OC Congresswoman Loretta Sanchez has a personal message today for President Barack Obama: Confront the Vietnamese prime minister over human rights violations in Vietnam. Yesterday, Sanchez announced that Vietnam had recently denied her entry into the country. She had hoped to visit with Vietnamese who claim the government is excessively authoritarian. In particular, she has cited government Internet censorship and religious practice prohibitions.
In today's move, the California Democrat who co-chairs the Congressional Caucus on Vietnam and serves on the House Armed Services Committee, sent a letter to Obama and asked him to confront Vietnam's Prime Minister Nguyen Tan Dung, who is in Washington, D.C. for the Global Nuclear Security Summit.
"More than anything, Vietnam wants the respect and recognition of the international community," wrote Sanchez. "But in order to earn that respect, Vietnam needs to show it is willing to expand basic human rights.
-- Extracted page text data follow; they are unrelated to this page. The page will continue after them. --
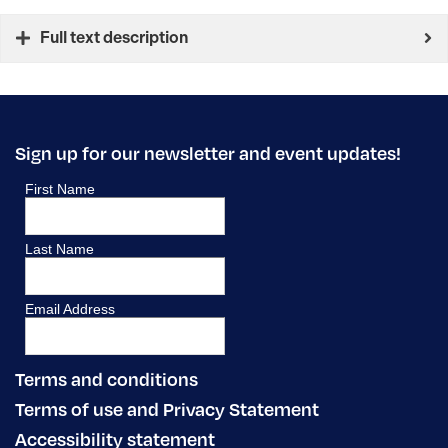
Full text description
Sign up for our newsletter and event updates!
Terms and conditions
Terms of use and Privacy Statement
Accessibility statement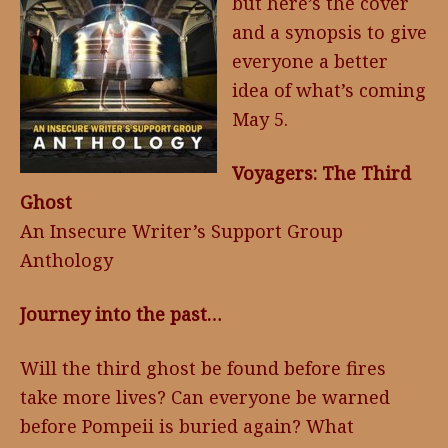
but here’s the cover
and a synopsis to give
everyone a better
idea of what’s coming
May 5.
Voyagers: The Third
Ghost
An Insecure Writer’s Support Group
Anthology
Journey into the past…
Will the third ghost be found before fires
take more lives? Can everyone be warned
before Pompeii is buried again? What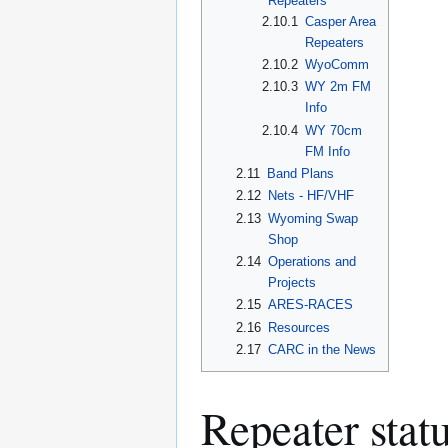
Repeaters
2.10.1
Casper Area
Repeaters
2.10.2
WyoComm
2.10.3
WY 2m FM
Info
2.10.4
WY 70cm
FM Info
2.11
Band Plans
2.12
Nets - HF/VHF
2.13
Wyoming Swap
Shop
2.14
Operations and
Projects
2.15
ARES-RACES
2.16
Resources
2.17
CARC in the News
Repeater stat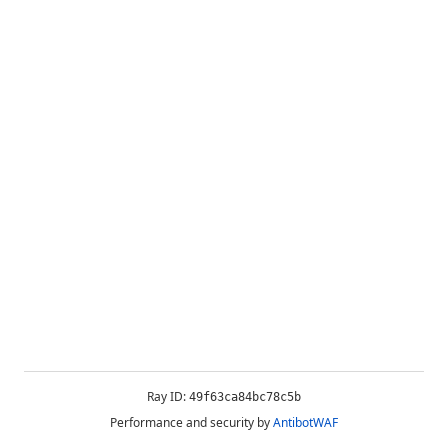
Ray ID:
49f63ca84bc78c5b
Performance and security by
AntibotWAF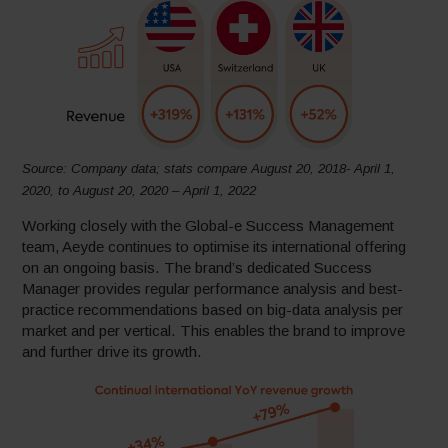
Source: Company data; stats compare August 20, 2018- April 1,
2020, to August 20, 2020 – April 1, 2022
Working closely with the Global-e Success Management
team, Aeyde continues to optimise its international offering
on an ongoing basis. The brand’s dedicated Success
Manager provides regular performance analysis and best-
practice recommendations based on big-data analysis per
market and per vertical. This enables the brand to improve
and further drive its growth.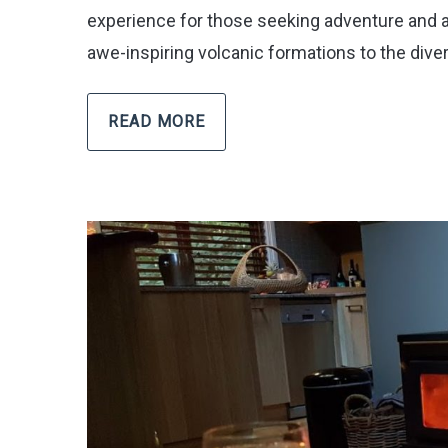
experience for those seeking adventure and a 
awe-inspiring volcanic formations to the diver
READ MORE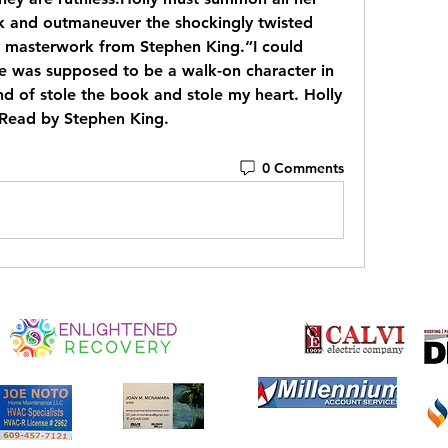
nk and outmaneuver the shockingly twisted 
ew masterwork from Stephen King.“I could 
he was supposed to be a walk-on character in 
d of stole the book and stole my heart. Holly 
.Read by Stephen King.
0 Comments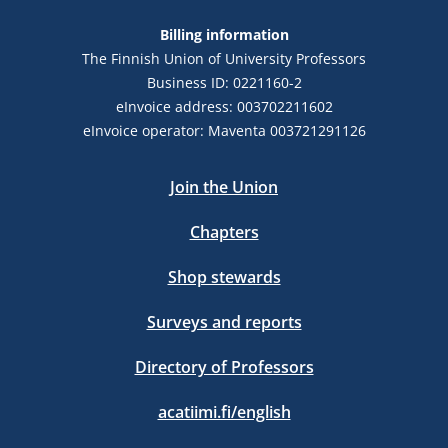
Billing information
The Finnish Union of University Professors
Business ID: 0221160-2
eInvoice address: 003702211602
eInvoice operator: Maventa 003721291126
Join the Union
Chapters
Shop stewards
Surveys and reports
Directory of Professors
acatiimi.fi/english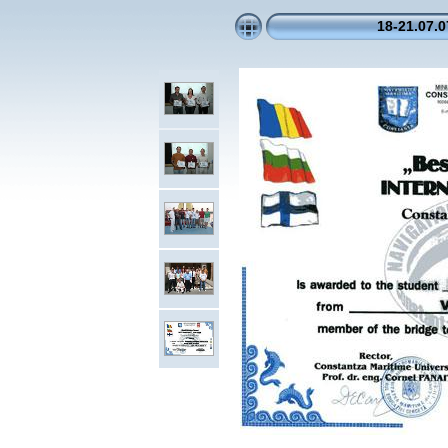
18-21.07.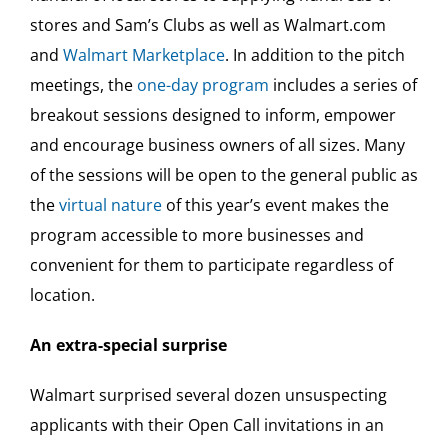
stores and Sam’s Clubs as well as Walmart.com
and
Walmart Marketplace
. In addition to the pitch
meetings, the
one-day program
includes a series of
breakout sessions designed to inform, empower
and encourage business owners of all sizes. Many
of the sessions will be open to the general public as
the
virtual nature
of this year’s event makes the
program accessible to more businesses and
convenient for them to participate regardless of
location.
An extra-special surprise
Walmart surprised several dozen unsuspecting
applicants with their Open Call invitations in an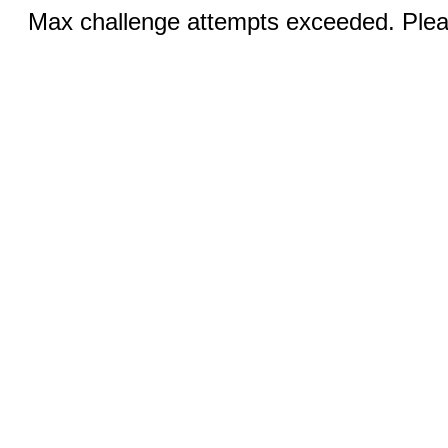
Max challenge attempts exceeded. Pleas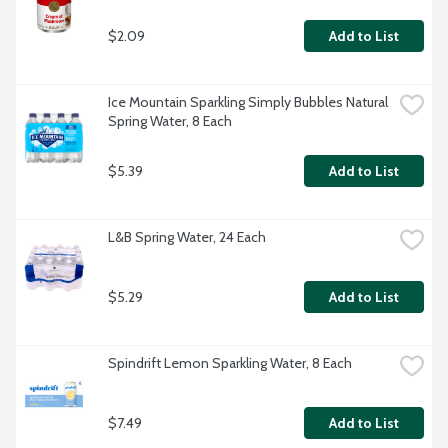
$2.09
Add to List
Ice Mountain Sparkling Simply Bubbles Natural 
Spring Water, 8 Each
$5.39
Add to List
L&B Spring Water, 24 Each
$5.29
Add to List
Spindrift Lemon Sparkling Water, 8 Each
$7.49
Add to List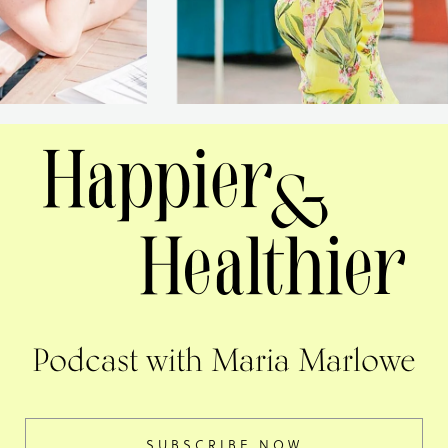
Podcast with Maria Marlowe
SUBSCRIBE NOW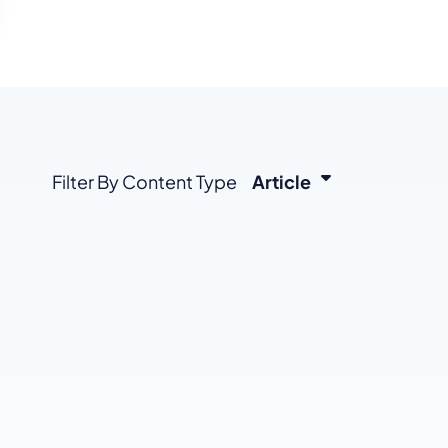
enerator
Reviews
s
tion & Custom
onsulting
Filter By Content Type
Article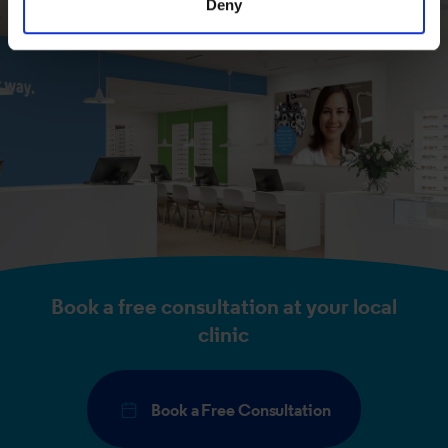
Deny
of their services.
Book a free consultation at your local
clinic
Book a Free Consultation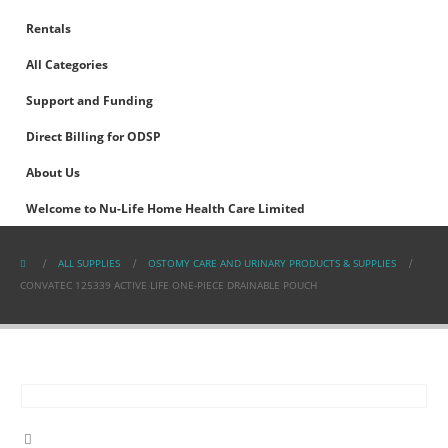
Rentals
All Categories
Support and Funding
Direct Billing for ODSP
About Us
Welcome to Nu-Life Home Health Care Limited
ALL SUPPLIES
OSTOMY CARE AND URINARY PRODUCTS & SUPPLIES
CONVATEC 125339 ACTIVE LIFE ONE-PIECE DRAINABLE POUCH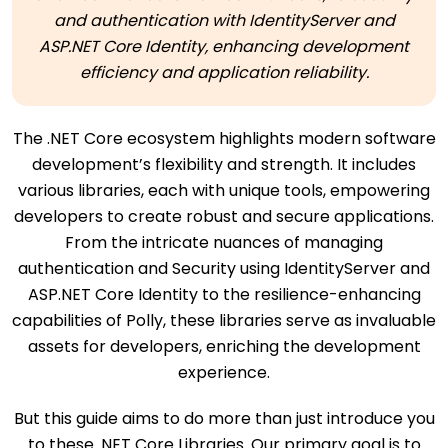
and authentication with IdentityServer and
ASP.NET Core Identity, enhancing development
efficiency and application reliability.
The .NET Core ecosystem highlights modern software
development’s flexibility and strength. It includes
various libraries, each with unique tools, empowering
developers to create robust and secure applications.
From the intricate nuances of managing
authentication and Security using IdentityServer and
ASP.NET Core Identity to the resilience-enhancing
capabilities of Polly, these libraries serve as invaluable
assets for developers, enriching the development
experience.
But this guide aims to do more than just introduce you
to these .NET Core Libraries. Our primary goal is to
As leader of the free world, it is important for the president to take a stand against the abuses taking place in Vietnam and elsewhere. Freedom and democracy only have meaning if we're willing to put those principles into action, and President Obama is in an excellent position to do so today."
According to Sanchez, Vietnam should be penalized for its human rights abuses--including jailing democracy rights advocates in the country--by having the U.S. State Department place it back on the "Countries of Particular Concern" list.
Vietnamese officials say their country has made tremendous, positive strides over the years.